[Problem details]
Reproduce the section of the listing that begins at the line containing "with pure simplicity." and finishes at the line containing "educational facilities with". Include both end lines and nothing beyond them.

[Record set]
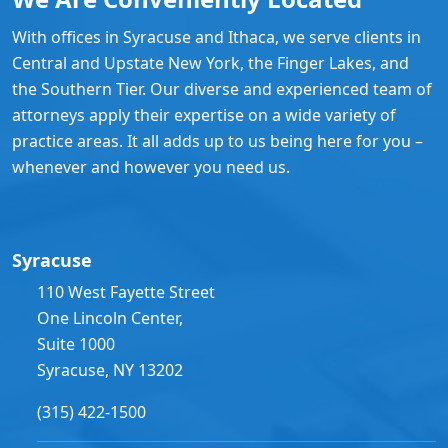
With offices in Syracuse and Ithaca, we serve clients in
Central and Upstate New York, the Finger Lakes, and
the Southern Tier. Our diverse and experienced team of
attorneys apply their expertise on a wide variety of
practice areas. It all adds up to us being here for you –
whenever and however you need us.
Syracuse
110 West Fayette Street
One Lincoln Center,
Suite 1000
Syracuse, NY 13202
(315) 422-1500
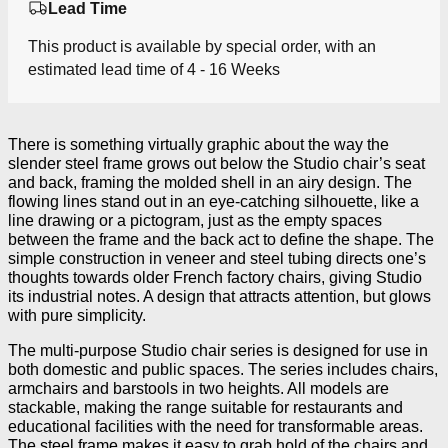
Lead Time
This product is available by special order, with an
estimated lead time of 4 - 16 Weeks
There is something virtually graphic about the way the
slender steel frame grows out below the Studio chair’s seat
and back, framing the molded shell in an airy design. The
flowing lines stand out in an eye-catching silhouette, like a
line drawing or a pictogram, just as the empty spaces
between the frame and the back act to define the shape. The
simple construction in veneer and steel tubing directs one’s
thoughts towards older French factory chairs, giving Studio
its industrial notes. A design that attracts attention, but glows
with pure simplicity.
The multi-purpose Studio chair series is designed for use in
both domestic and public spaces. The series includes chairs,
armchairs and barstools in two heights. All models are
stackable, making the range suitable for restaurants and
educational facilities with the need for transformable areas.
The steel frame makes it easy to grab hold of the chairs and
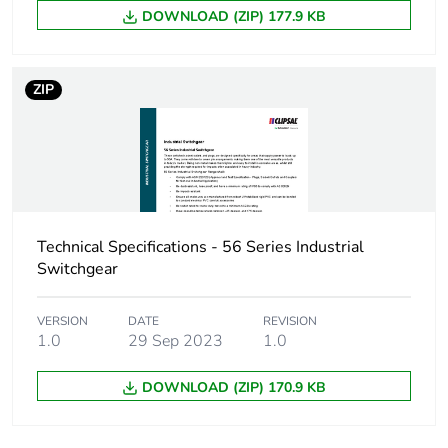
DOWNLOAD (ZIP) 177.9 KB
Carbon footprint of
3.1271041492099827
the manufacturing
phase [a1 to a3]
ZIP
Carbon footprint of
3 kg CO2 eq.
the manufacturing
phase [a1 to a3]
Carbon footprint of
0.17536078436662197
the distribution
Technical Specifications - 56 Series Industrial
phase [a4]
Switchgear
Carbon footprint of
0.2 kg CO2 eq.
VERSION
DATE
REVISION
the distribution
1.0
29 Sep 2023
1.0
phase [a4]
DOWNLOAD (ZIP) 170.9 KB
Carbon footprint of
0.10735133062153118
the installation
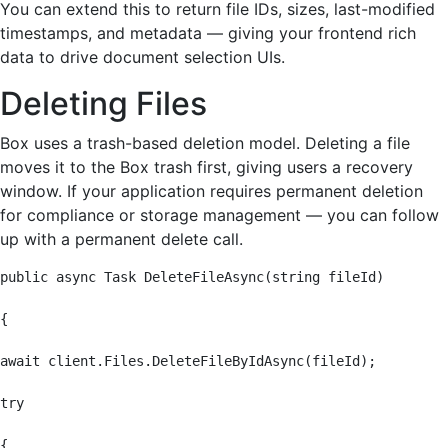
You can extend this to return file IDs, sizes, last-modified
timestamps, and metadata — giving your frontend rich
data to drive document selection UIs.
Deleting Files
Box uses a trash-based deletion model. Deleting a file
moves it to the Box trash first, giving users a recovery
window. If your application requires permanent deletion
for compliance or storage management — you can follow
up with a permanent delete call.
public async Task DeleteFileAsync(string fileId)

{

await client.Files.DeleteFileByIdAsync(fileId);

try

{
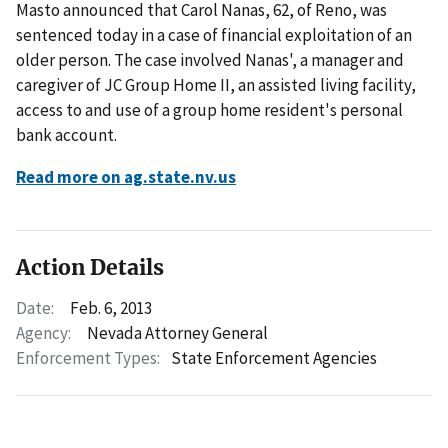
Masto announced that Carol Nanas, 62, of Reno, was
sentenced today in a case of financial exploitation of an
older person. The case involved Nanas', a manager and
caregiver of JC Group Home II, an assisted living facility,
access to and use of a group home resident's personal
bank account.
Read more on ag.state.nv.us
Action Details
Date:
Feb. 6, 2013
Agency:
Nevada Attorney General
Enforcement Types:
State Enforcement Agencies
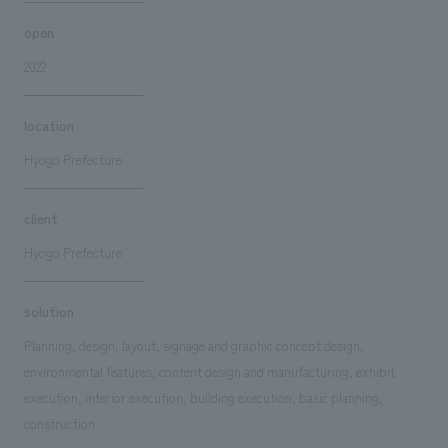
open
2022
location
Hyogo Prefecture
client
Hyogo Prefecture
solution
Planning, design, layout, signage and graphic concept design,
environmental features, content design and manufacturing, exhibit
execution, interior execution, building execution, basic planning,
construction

[Result for this task]
with pure simplicity.
The multi-purpose Studio chair series is designed for use in
both domestic and public spaces. The series includes chairs,
armchairs and barstools in two heights. All models are
stackable, making the range suitable for restaurants and
educational facilities with the need for transformable areas.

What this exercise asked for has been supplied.